◆ **WHAT YOU SHOULD DO**
Print all entries below exactly, without images.

◆ **DATA SUPPLIED**
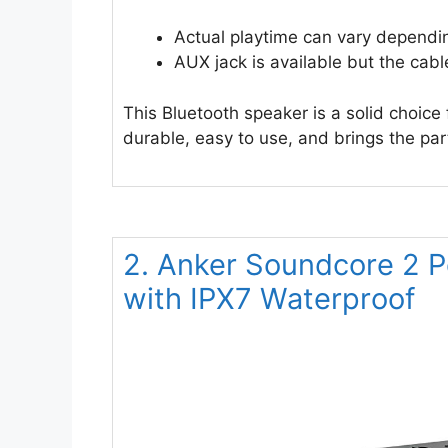
Actual playtime can vary dependi
AUX jack is available but the cabl
This Bluetooth speaker is a solid choice
durable, easy to use, and brings the pa
2. Anker Soundcore 2 P
with IPX7 Waterproof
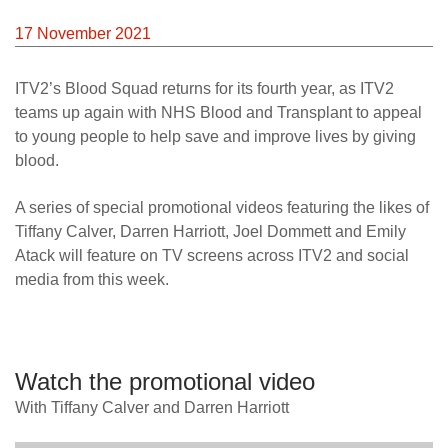
News
17 November 2021
ITV2’s Blood Squad returns for its fourth year, as ITV2
teams up again with NHS Blood and Transplant to appeal
to young people to help save and improve lives by giving
blood.
A series of special promotional videos featuring the likes of
Tiffany Calver, Darren Harriott, Joel Dommett and Emily
Atack will feature on TV screens across ITV2 and social
media from this week.
Watch the promotional video
With Tiffany Calver and Darren Harriott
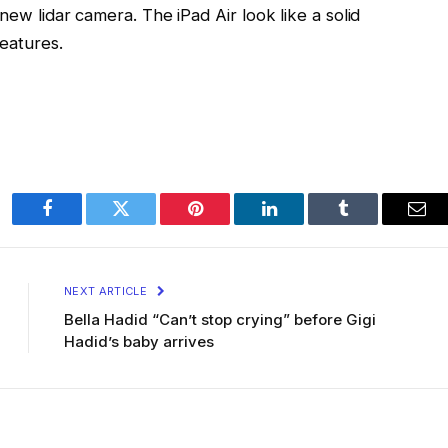
new lidar camera. The iPad Air look like a solid
features.
Facebook
Twitter
Pinterest
LinkedIn
Tumblr
Ema
NEXT ARTICLE
Bella Hadid “Can’t stop crying” before Gigi
Hadid’s baby arrives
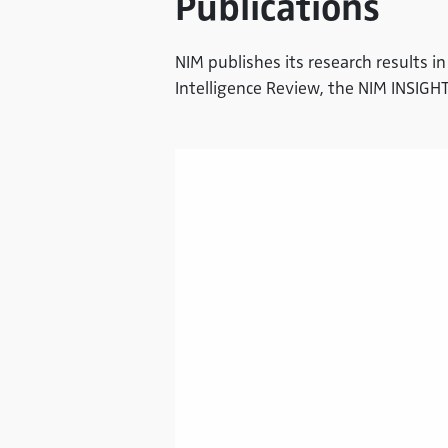
Publications
NIM publishes its research results in
Intelligence Review, the NIM INSIG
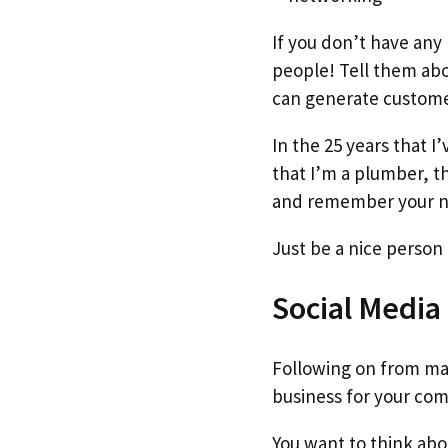
If you don’t have any 
people! Tell them abo
can generate customers
In the 25 years that 
that I’m a plumber, th
and remember your n
Just be a nice person 
Social Media
Following on from mar
business for your co
You want to think ab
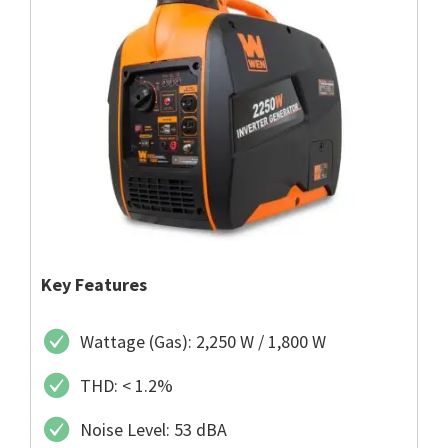
Key Features
Wattage (Gas): 2,250 W / 1,800 W
THD: < 1.2%
Noise Level: 53 dBA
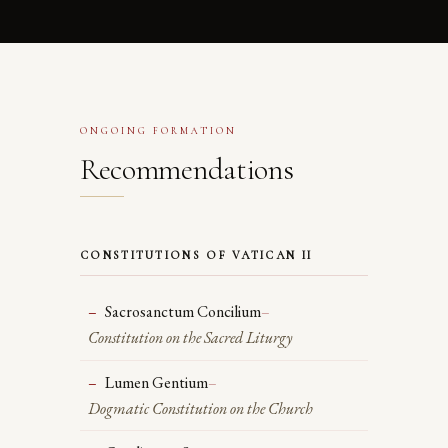
ONGOING FORMATION
Recommendations
CONSTITUTIONS OF VATICAN II
Sacrosanctum Concilium
–
Constitution on the Sacred Liturgy
Lumen Gentium
–
Dogmatic Constitution on the Church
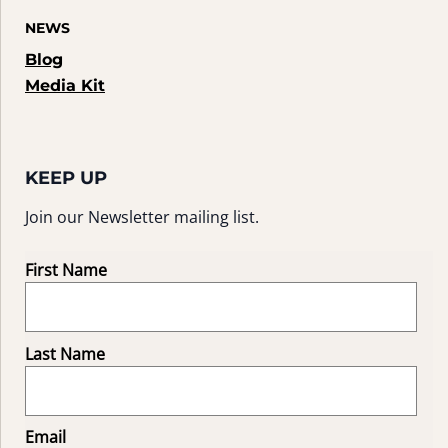
NEWS
Blog
Media Kit
KEEP UP
Join our Newsletter mailing list.
First Name
Last Name
Email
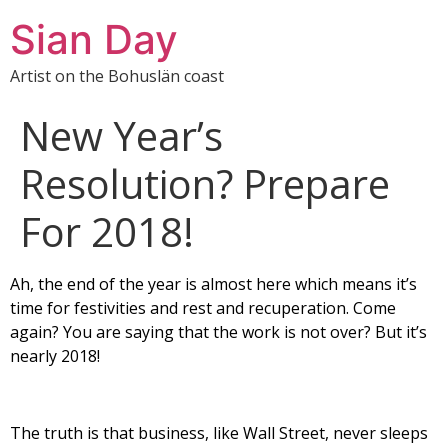
Sian Day
Artist on the Bohuslän coast
New Year’s
Resolution? Prepare
For 2018!
Ah, the end of the year is almost here which means it’s
time for festivities and rest and recuperation. Come
again? You are saying that the work is not over? But it’s
nearly 2018!
The truth is that business, like Wall Street, never sleeps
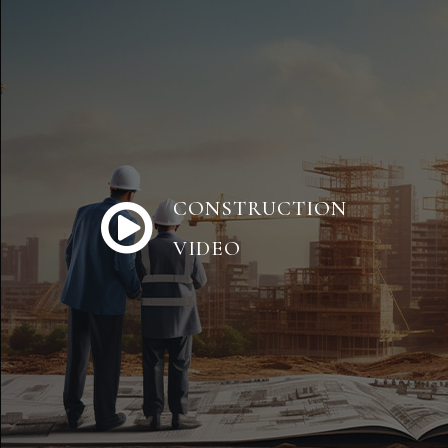
CONSTRUCTION
VIDEO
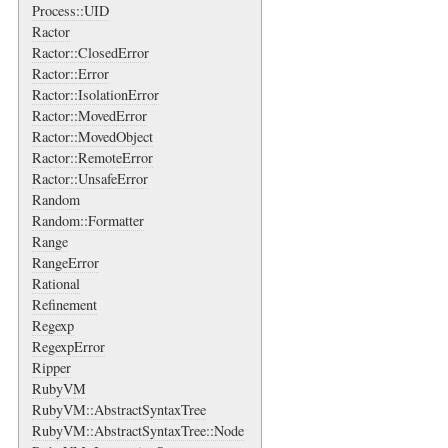
Process::UID
Ractor
Ractor::ClosedError
Ractor::Error
Ractor::IsolationError
Ractor::MovedError
Ractor::MovedObject
Ractor::RemoteError
Ractor::UnsafeError
Random
Random::Formatter
Range
RangeError
Rational
Refinement
Regexp
RegexpError
Ripper
RubyVM
RubyVM::AbstractSyntaxTree
RubyVM::AbstractSyntaxTree::Node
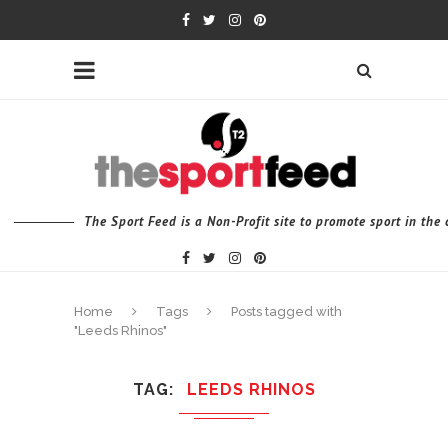
The Sport Feed is a Non-Profit site to promote sport in th
Home
Tags
Posts tagged with
"Leeds Rhinos"
TAG
LEEDS RHINOS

◆ **FINAL ANSWER**
Actual playtime can vary dependi
AUX jack is available but the cabl
This Bluetooth speaker is a solid choice
durable, easy to use, and brings the pa
2. Anker Soundcore 2 P
with IPX7 Waterproof
News
17 November 2021
ITV2’s Blood Squad returns for its fourth year, as ITV2
teams up again with NHS Blood and Transplant to appeal
to young people to help save and improve lives by giving
blood.
A series of special promotional videos featuring the likes of
Tiffany Calver, Darren Harriott, Joel Dommett and Emily
Atack will feature on TV screens across ITV2 and social
media from this week.
Watch the promotional video
With Tiffany Calver and Darren Harriott
new lidar camera. The iPad Air look like a solid
features.
Facebook
Twitter
Pinterest
LinkedIn
Tumblr
Ema
NEXT ARTICLE
Bella Hadid “Can’t stop crying” before Gigi
Hadid’s baby arrives
Publications
NIM publishes its research results in
Intelligence Review, the NIM INSIG
If you don’t have any 
people! Tell them abo
can generate customers
In the 25 years that 
that I’m a plumber, th
and remember your n
Just be a nice person 
Social Media
Following on from mar
business for your co
You want to think ab
Key Features
Wattage (Gas): 2,250 W / 1,800 W
THD: < 1.2%
Noise Level: 53 dBA
ONGOING FORMATION
Recommendations
CONSTITUTIONS OF VATICAN II
Sacrosanctum Concilium
–
Constitution on the Sacred Liturgy
Lumen Gentium
–
Dogmatic Constitution on the Church
NEWS
Blog
Media Kit
KEEP UP
Join our Newsletter mailing list.
First Name
Last Name
Email
Sian Day
Artist on the Bohuslän coast
New Year’s
Resolution? Prepare
For 2018!
Ah, the end of the year is almost here which means it’s
time for festivities and rest and recuperation. Come
again? You are saying that the work is not over? But it’s
nearly 2018!
The truth is that business, like Wall Street, never sleeps
CONSTRUCTION
VIDEO
Process::UID
Ractor
Ractor::ClosedError
Ractor::Error
Ractor::IsolationError
Ractor::MovedError
Ractor::MovedObject
Ractor::RemoteError
Ractor::UnsafeError
Random
Random::Formatter
Range
RangeError
Rational
Refinement
Regexp
RegexpError
Ripper
RubyVM
RubyVM::AbstractSyntaxTree
RubyVM::AbstractSyntaxTree::Node
The Sport Feed is a Non-Profit site to promote sport in th
Home
Tags
Posts tagged with
"Leeds Rhinos"
TAG
LEEDS RHINOS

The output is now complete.